L’analisi post-missione delle piastre dell’ALFMED era formata da diversi passaggi:

  1. Scansione delle piastre – Le piastre fisse e le loro controparti mobili venivano esaminate tramite un microscopio. Venivano allineate nella posizione di riferimento, ovvero quella in cui le piastre mobili si trovavano mentre non era in corso l’esperimento (posizione di riposo). Venivano identificate sulle piastre fisse le tracce dirette verso almeno uno degli occhi e si cercava la sua controparte sulla piastra mobile. L’assenta della controparte identificava un possibile candidato (ovvero un raggio cosmico che aveva attraversato l’ALFMED mentre la piastra era in movimento).

  2. Determinazione delle traiettorie – Veniva identificata la direzione delle tracce candidate e quindi determinata la loro traiettoria attraverso la testa del soggetto.

  3. Scansione lungo le traslazioni – Per ciascuno dei candidati si effettuava una scansione della piastra mobile alla ricerca della controparte, a partire dalla traiettoria identificata al passo precedente e muovendo la piastra lungo la direzione di traslazione seguita durante l’esperimento. La misura della distanza di traslazione della piastra per trovare la controparte forniva la temporizzazione dell’evento (dato che la piastra si muoveva di moto uniforme) e una conferma del candidato.

  4. Correlazione con le osservazionila lista dei candidati veniva confrontata con le osservazioni riportate dagli astronauti (i nastri registrati durante l’esecuzione dell’esperimento) alla ricerca di correlazioni tra le osservazioni e i tempi determinati dalla scansione delle piastre  ovvero se il fatto che un astronauta avesse segnalato un lampo coincidesse con il tempo di una delle tracce candidate.

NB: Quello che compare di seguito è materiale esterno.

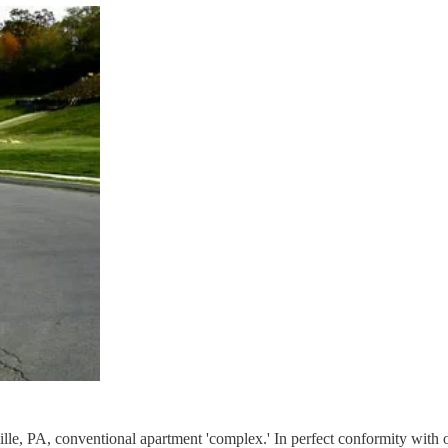
ville, PA, conventional apartment 'complex.' In perfect conformity wit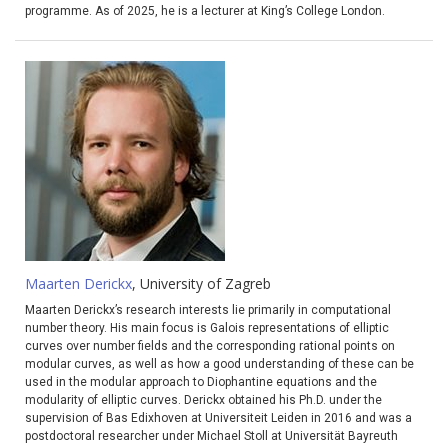
programme. As of 2025, he is a lecturer at King’s College London.
Maarten Derickx
, University of Zagreb
Maarten Derickx’s research interests lie primarily in computational
number theory. His main focus is Galois representations of elliptic
curves over number fields and the corresponding rational points on
modular curves, as well as how a good understanding of these can be
used in the modular approach to Diophantine equations and the
modularity of elliptic curves. Derickx obtained his Ph.D. under the
supervision of Bas Edixhoven at Universiteit Leiden in 2016 and was a
postdoctoral researcher under Michael Stoll at Universität Bayreuth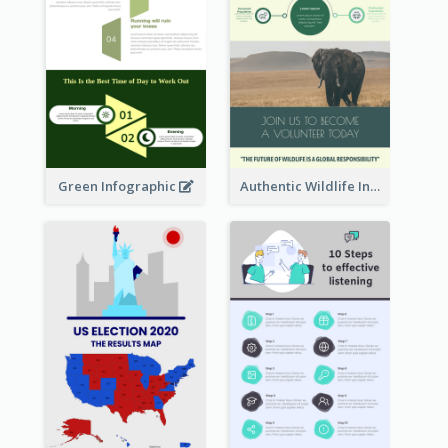
Green Infographic
Authentic Wildlife Information Infographic Poster Design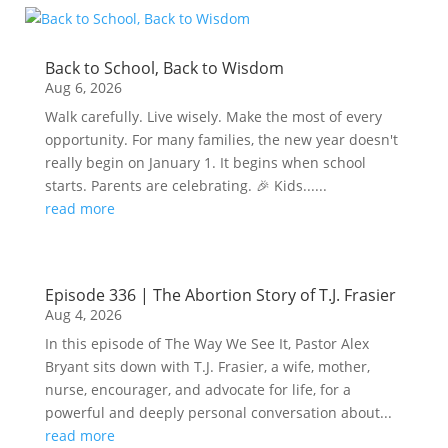
Back to School, Back to Wisdom
Aug 6, 2026
Walk carefully. Live wisely. Make the most of every
opportunity. For many families, the new year doesn't
really begin on January 1. It begins when school
starts. Parents are celebrating. 🎉 Kids......
read more
Episode 336 | The Abortion Story of T.J. Frasier
Aug 4, 2026
In this episode of The Way We See It, Pastor Alex
Bryant sits down with T.J. Frasier, a wife, mother,
nurse, encourager, and advocate for life, for a
powerful and deeply personal conversation about...
read more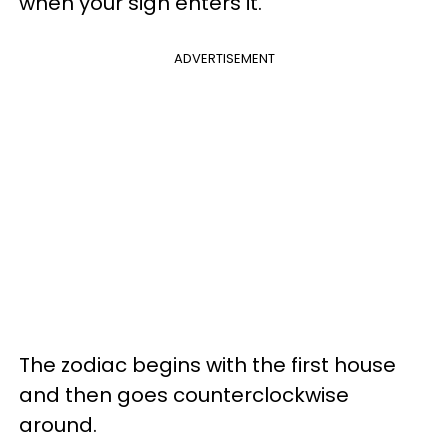
when your sign enters it.
ADVERTISEMENT
The zodiac begins with the first house
and then goes counterclockwise
around.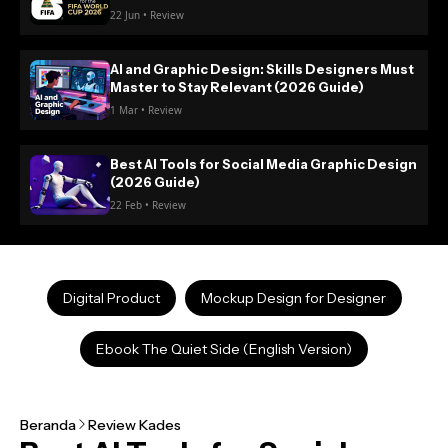
22 Jun • Review
AI and Graphic Design: Skills Designers Must
Master to Stay Relevant (2026 Guide)
1 Mar • Review
Best AI Tools for Social Media Graphic Design
(2026 Guide)
22 Feb • Review
Digital Product
Mockup Design for Designer
Ebook The Quiet Side (English Version)
Beranda
Review Kades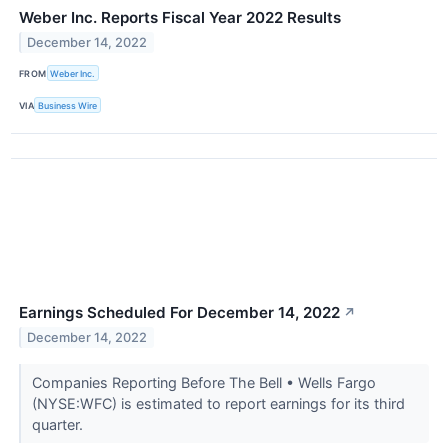
Weber Inc. Reports Fiscal Year 2022 Results
December 14, 2022
FROM
Weber Inc.
VIA
Business Wire
Earnings Scheduled For December 14, 2022
↗
December 14, 2022
Companies Reporting Before The Bell • Wells Fargo
(NYSE:WFC) is estimated to report earnings for its third
quarter.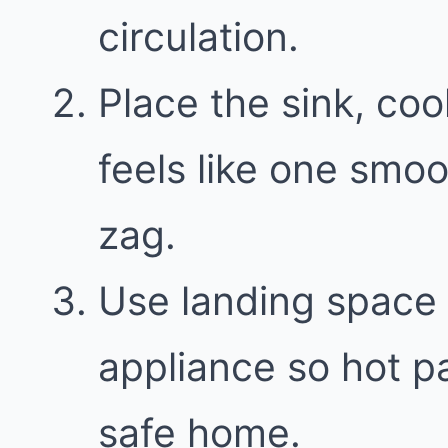
circulation.
Place the sink, coo
feels like one smoo
zag.
Use landing space 
appliance so hot p
safe home.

  5. Misura della carica e dell’energia – le particelle che attraversavano l’emulsione (Eastman Kodak NTB-3) lasciavano un’immagine latente che veniva poi sviluppata come si fa con i normali negativi delle foto (per chi ancora si ricorda del periodo pre-digitali🙂 ). Alcune delle particelle secondarie dei raggi cosmici riuscivano a lasciare tracce tramite le quali si potevano ricavare misure sulla loro carica ed energia cinetica (sulla base della densità delle tracce lasciate).

Nel corso delle missioni Apollo, l’unico a non aver mai osservato il fenomeno dei lampi di luce è stato Ken Mattingly, CMP di Apollo 16, che ha incolpato la sua scarsa capacità visiva notturna del fatto.

In tempi più recenti i progetti SilEye/Alteino e ALTEA hanno investigato sul fenomeno a bordo della International Space Station, utilizzando degli elmetti simili all’ALFMED.  Un altro esperimento ha utilizzato il Phantom Torso, una riproduzione del torso di un uomo utilizzato per determinare la distribuzione delle dosi di radiazioni all’interno del corpo umano in diversi organi e tessuti. Infine, un esperimento più ‘classico’ è l’Alpha Magnetic Spectrometer, un modulo di esperimenti della ISS dedicato alla fisica delle particelle.

4 Risposte to “Lampi di luce”

  1. Vittorio Says:

    Riguardo ALTEA e la rilevazione dei raggi cosmici sulla ISS consiglio una lettura del blog del suo (di ALTEA) ideatore Luca di Fino
    http://lucadifino.wordpress.com/
    Bel pezzo, interessante soprattutto per chi come me lavora con le alte energie ionizzanti.

  2. Giampiero Says:

    Fantastica descrizione di un fenomeno “cosmico”!

  3. raghnor Says:

    @Vittorio grazie della segnalazione! Spero di non aver scritto troppe castronerie (o perlomeno di aver copiato bene alcuni estratti da wikipedia😉 )

    @Giampiero Cosmico davvero!

  4. Non riesco ancora a capire perché durante la notte del meteorite (Russia- aprile 2014) n°2 lampi di luce mi si sono infilati negli occhi come se li cercavano a posta dopo uno strano sfarfallio nella mia stanza di cui uno lateralmente e l’altro dall’alto provocandomi dei strani brividi in tutto il corpo fatto giorno appresi dopo dell’accaduto. Ho fatto anche una visita oculistica per scongiurare un possibile distacco della retina.